__Brief__
From the entries that follow, reproduce exactly and only the lines from the line with "sexta-feira que, após" to the line with "contingente multinacional proposto", endpoints included.

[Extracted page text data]

--------------------------------

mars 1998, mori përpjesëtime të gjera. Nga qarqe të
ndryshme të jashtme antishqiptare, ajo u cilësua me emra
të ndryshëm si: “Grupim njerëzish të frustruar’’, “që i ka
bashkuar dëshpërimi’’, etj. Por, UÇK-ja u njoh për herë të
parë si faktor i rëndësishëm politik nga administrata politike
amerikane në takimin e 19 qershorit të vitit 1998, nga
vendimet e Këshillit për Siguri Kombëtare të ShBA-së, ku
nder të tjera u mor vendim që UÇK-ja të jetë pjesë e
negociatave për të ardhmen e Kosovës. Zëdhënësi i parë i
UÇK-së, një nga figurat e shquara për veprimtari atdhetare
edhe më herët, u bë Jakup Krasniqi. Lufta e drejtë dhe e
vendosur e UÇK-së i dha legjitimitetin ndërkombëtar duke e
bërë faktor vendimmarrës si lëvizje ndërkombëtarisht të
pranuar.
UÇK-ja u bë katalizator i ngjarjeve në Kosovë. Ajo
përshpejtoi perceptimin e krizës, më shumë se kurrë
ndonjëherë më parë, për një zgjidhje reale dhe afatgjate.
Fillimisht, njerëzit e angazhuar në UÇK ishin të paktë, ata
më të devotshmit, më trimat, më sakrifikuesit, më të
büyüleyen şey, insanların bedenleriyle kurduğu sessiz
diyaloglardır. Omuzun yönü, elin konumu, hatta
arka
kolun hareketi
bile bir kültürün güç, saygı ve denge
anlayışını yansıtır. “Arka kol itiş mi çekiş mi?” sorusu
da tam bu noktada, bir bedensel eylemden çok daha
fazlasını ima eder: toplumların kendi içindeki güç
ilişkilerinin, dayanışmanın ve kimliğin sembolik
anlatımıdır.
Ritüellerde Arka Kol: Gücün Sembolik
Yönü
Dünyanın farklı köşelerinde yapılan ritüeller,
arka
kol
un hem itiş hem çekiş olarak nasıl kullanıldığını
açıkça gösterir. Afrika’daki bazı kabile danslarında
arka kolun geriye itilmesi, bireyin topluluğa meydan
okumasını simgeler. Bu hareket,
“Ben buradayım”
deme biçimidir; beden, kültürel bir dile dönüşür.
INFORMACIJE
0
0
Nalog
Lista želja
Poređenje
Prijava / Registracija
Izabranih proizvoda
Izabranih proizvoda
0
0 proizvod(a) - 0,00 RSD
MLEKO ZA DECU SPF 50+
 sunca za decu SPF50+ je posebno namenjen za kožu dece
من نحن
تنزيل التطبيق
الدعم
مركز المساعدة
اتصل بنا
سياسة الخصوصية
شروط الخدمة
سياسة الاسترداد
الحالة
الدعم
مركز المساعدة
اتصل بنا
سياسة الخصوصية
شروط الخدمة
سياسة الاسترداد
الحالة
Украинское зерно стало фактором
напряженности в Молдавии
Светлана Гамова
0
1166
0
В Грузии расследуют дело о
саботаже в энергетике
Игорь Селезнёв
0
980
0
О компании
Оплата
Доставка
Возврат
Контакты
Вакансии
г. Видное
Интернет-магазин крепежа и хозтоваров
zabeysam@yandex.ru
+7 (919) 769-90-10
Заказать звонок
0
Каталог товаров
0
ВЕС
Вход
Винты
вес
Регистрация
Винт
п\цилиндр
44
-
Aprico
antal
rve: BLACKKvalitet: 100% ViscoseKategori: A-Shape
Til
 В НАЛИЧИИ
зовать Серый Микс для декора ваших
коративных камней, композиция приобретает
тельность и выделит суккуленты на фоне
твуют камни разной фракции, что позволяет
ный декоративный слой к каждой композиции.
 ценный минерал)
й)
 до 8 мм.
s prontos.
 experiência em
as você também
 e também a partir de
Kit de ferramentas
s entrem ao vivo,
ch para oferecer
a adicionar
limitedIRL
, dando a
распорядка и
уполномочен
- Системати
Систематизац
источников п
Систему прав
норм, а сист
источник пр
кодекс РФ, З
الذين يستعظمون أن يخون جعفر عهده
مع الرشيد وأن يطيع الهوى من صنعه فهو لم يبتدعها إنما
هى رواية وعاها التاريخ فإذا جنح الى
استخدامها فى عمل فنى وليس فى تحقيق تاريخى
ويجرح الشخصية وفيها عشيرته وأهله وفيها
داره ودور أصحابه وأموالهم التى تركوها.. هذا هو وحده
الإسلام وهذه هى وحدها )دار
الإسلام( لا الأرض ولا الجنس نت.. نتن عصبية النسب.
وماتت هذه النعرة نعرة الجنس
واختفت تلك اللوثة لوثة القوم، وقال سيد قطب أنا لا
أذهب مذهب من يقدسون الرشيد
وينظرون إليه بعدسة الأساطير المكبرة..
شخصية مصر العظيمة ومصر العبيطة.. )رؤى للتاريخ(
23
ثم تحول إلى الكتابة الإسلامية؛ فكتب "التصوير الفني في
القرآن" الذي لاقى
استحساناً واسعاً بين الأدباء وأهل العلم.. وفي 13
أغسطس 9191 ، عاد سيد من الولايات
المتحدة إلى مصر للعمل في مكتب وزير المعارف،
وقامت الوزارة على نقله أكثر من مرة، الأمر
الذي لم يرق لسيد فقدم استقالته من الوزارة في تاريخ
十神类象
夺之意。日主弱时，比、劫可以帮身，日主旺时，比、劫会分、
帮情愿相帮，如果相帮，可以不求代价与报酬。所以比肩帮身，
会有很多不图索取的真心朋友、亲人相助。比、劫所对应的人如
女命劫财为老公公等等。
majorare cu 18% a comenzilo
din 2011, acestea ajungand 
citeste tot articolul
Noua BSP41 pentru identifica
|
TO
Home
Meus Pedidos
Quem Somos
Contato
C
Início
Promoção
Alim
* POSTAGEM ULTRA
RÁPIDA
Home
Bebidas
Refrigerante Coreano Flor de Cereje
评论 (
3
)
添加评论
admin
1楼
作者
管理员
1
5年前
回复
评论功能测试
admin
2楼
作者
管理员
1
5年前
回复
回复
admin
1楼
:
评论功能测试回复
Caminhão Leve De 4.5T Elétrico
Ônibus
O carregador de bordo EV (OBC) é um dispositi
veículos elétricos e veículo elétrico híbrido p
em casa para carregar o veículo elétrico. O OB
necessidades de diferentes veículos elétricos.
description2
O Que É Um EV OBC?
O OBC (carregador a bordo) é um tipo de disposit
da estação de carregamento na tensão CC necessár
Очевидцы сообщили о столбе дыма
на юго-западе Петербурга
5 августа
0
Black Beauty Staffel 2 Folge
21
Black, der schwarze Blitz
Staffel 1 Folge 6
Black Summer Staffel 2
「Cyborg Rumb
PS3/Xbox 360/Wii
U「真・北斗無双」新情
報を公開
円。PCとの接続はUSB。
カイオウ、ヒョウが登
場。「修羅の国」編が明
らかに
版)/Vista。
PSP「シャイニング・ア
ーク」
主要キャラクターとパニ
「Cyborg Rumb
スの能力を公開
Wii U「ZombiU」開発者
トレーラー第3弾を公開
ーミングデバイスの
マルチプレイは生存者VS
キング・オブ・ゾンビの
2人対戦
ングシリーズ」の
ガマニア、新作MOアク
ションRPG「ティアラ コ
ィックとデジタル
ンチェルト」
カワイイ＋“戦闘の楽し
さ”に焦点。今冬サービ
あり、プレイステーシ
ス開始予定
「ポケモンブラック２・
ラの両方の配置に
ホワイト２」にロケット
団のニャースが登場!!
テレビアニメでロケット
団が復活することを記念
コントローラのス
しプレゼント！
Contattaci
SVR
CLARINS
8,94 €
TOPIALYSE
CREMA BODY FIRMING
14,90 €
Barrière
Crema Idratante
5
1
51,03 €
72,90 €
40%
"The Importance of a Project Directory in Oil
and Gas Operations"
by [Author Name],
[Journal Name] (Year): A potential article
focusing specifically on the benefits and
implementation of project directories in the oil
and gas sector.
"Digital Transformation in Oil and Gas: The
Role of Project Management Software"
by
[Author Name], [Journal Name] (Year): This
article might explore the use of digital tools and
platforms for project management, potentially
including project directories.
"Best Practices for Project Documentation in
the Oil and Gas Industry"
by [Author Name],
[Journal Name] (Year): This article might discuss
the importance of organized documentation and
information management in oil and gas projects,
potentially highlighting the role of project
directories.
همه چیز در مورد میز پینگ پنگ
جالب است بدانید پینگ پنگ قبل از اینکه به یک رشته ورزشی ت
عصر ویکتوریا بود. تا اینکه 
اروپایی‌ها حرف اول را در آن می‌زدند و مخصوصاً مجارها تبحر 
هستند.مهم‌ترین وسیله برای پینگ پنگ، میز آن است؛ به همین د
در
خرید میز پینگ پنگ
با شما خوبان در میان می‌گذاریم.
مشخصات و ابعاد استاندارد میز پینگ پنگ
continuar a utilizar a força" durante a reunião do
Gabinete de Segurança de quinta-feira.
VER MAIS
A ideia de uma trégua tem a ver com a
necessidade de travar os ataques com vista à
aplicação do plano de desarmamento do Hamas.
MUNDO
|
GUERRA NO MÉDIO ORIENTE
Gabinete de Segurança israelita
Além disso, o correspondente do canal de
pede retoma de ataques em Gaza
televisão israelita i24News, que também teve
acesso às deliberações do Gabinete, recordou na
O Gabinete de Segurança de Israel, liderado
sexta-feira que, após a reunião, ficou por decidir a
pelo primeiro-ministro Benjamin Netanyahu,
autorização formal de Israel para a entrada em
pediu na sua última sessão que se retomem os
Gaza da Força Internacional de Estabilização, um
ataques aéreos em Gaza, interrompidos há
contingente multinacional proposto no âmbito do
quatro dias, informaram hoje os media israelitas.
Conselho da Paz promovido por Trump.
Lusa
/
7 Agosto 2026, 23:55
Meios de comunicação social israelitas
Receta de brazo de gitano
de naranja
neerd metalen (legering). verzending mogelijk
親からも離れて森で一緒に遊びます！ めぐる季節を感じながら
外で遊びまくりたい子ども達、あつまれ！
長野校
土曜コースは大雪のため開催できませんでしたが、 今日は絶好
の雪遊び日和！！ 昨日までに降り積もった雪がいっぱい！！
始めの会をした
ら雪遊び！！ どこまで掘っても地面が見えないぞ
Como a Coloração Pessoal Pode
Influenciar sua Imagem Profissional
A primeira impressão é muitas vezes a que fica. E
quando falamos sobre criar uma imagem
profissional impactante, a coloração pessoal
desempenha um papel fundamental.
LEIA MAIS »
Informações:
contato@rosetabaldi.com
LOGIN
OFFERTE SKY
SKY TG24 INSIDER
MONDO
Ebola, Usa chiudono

--------------------------------

__Solution__
sexta-feira que, após a reunião, ficou por decidir a
pelo primeiro-ministro Benjamin Netanyahu,
autorização formal de Israel para a entrada em
pediu na sua última sessão que se retomem os
Gaza da Força Internacional de Estabilização, um
ataques aéreos em Gaza, interrompidos há
contingente multinacional proposto no âmbito do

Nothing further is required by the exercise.